Even in 2018, he said that an atheist can go to heaven since he had a good heart. The Catholic Church is not that pillar that's unchanging. It's being pulled by the culture and going into many false beliefs. And so, whatever you may feel attracted to in Catholicism, maybe because of issues in your current church, and you're thinking that the grass is greener on the other side, let me tell you, it's not. But, you might say that Catholicism looks more ancient.
It's not. So many of their beliefs and practices are not found in the Bible.
Church fathers and church councils are far too new compared to the ancient beliefs found in the Old and New Testaments. You have a more ancient faith if you base your beliefs only on the Bible. But, you might be thinking, "But, my church has a lot of problems."
So does the Catholic Church, too.
>> So, let's talk about the underlying thing in the entire series we've done.
Notice what keeps happening. Anything sacramental, historical, liturgical, hierarchical, incarnational, visible, ancient gets labeled corruption. Why?
Because modern evangelical assumptions quietly redefine what Christianity is supposed to look like. But, Christianity was never just me, my Bible, and personal interpretation. From the beginning, Christianity looked like bishops, sacraments, liturgy, visible authority, apostolic succession, Eucharistic worship, communal life.
Everything was there, and the historical reality makes modern arguments against Catholicism much harder to sustain. Now, before I close this series, I want to say something clearly. Catholics are not saved because they are Catholic. People are saved because of Jesus Christ. The goal is not win arguments online. The goal is truth, repentance, holiness, union with Christ. And honestly, some Protestants watching this series probably expected angry Catholic rage or shallow internet dunking. And that is not my goal. My goal is to challenge people who actually examine what the earliest Christians believed instead of assuming Christianity began with the 1500s or with modern internet theology.

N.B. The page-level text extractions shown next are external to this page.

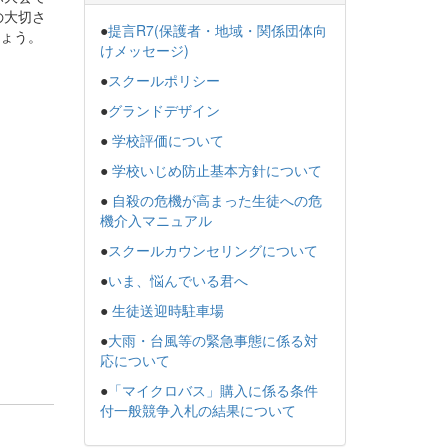
の大切さ
●
提言R7(保護者・地域・関係団体向
しょう。
けメッセージ)
●
スクールポリシー
●
グランドデザイン
●
学校評価について
●
学校いじめ防止基本方針について
●
自殺の危機が高まった生徒への危
機介入マニュアル
●
スクールカウンセリングについて
●
いま、悩んでいる君へ
●
生徒送迎時駐車場
●
大雨・台風等の緊急事態に係る対
応について
●
「マイクロバス」購入に係る条件
付一般競争入札の結果について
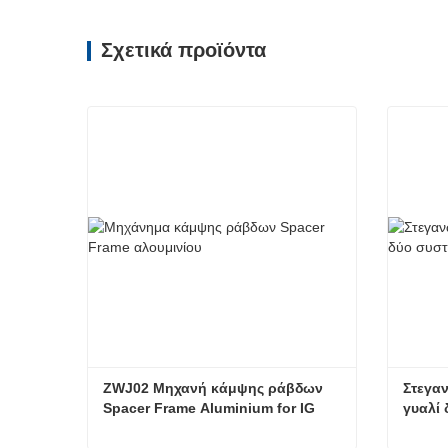
Σχετικά προϊόντα
ZWJ02 Μηχανή κάμψης ράβδων 
Στεγαν
Spacer Frame Aluminium for IG
γυαλί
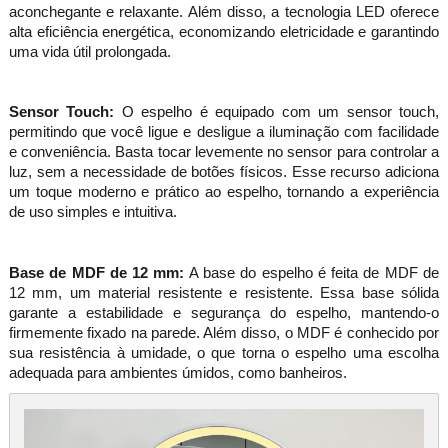
aconchegante e relaxante. Além disso, a tecnologia LED oferece
alta eficiência energética, economizando eletricidade e garantindo
uma vida útil prolongada.
Sensor Touch:
O espelho é equipado com um sensor touch,
permitindo que você ligue e desligue a iluminação com facilidade
e conveniência. Basta tocar levemente no sensor para controlar a
luz, sem a necessidade de botões físicos. Esse recurso adiciona
um toque moderno e prático ao espelho, tornando a experiência
de uso simples e intuitiva.
Base de MDF de 12 mm:
A base do espelho é feita de MDF de
12 mm, um material resistente e resistente. Essa base sólida
garante a estabilidade e segurança do espelho, mantendo-o
firmemente fixado na parede. Além disso, o MDF é conhecido por
sua resistência à umidade, o que torna o espelho uma escolha
adequada para ambientes úmidos, como banheiros.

Because once you honestly study church history, the Eucharist, apostolic authority, sacramental theology, and the visible church become very difficult to explain away. And that wraps up this five-part series responding to needgod.net's 10 reasons not to be Catholic. And honestly, if you've watched all five parts, I hope one thing becomes clear. Catholicism is not simply extra traditions added to Christianity.

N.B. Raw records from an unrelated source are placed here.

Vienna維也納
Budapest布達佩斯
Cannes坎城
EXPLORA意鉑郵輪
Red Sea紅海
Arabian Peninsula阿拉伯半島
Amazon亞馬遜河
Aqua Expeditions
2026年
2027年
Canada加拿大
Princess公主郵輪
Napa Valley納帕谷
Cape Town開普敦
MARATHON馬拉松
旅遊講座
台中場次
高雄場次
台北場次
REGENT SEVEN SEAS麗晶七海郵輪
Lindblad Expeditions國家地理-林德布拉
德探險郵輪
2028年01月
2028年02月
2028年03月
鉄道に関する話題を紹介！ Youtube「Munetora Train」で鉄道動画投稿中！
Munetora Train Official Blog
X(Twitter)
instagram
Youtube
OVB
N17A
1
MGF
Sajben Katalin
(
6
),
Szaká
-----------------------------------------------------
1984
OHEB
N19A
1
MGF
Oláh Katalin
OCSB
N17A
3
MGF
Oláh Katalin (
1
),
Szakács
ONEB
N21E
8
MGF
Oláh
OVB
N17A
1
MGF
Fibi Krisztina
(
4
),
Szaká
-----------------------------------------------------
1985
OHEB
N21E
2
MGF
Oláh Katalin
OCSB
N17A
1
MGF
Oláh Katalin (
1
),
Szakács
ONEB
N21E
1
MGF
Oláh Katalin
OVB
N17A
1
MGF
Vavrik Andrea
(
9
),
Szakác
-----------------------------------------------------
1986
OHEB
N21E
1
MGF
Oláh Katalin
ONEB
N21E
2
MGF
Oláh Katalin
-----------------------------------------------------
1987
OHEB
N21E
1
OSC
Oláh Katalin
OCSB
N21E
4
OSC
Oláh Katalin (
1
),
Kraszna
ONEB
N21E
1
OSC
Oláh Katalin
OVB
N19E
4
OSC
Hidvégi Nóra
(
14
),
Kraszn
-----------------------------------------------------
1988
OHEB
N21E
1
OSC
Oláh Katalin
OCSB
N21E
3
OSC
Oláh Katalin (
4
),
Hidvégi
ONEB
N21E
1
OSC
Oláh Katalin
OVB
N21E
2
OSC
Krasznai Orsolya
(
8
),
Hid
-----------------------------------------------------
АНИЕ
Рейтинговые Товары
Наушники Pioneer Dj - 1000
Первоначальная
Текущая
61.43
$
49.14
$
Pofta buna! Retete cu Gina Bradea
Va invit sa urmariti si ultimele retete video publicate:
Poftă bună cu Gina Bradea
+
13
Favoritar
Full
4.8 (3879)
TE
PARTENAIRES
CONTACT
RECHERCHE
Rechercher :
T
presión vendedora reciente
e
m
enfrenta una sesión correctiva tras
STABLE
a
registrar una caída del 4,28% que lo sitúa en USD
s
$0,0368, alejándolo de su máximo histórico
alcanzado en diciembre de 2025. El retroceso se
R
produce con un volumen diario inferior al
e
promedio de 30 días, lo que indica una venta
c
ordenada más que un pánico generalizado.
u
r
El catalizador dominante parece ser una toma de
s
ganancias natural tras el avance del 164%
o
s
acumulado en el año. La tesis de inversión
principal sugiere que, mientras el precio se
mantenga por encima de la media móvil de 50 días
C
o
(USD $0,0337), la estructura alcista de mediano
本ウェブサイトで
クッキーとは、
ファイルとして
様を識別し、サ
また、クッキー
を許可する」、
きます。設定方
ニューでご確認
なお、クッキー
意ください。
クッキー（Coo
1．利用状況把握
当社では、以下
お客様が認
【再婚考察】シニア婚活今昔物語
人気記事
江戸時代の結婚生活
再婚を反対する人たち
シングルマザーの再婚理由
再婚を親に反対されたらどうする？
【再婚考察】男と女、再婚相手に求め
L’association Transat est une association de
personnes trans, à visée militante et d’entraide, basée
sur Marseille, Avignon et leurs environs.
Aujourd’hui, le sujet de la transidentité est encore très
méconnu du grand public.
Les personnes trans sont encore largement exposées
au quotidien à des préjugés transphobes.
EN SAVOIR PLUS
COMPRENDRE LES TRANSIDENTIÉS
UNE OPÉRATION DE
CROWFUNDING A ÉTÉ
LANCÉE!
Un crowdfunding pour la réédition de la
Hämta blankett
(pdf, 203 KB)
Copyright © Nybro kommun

Catholicism claims to be the historic continuation of the apostolic Christianity itself. And that's the actual debate. So, if the Christians closest to the apostles believed in sacramental worship, apostolic authority, the real presence, confessions, and liturgical Christianity, then what evidence convince you that modern low church Protestant Christianity is actually closer to the original church? Well, let me know in the comments. Thank you for watching all week, and God bless.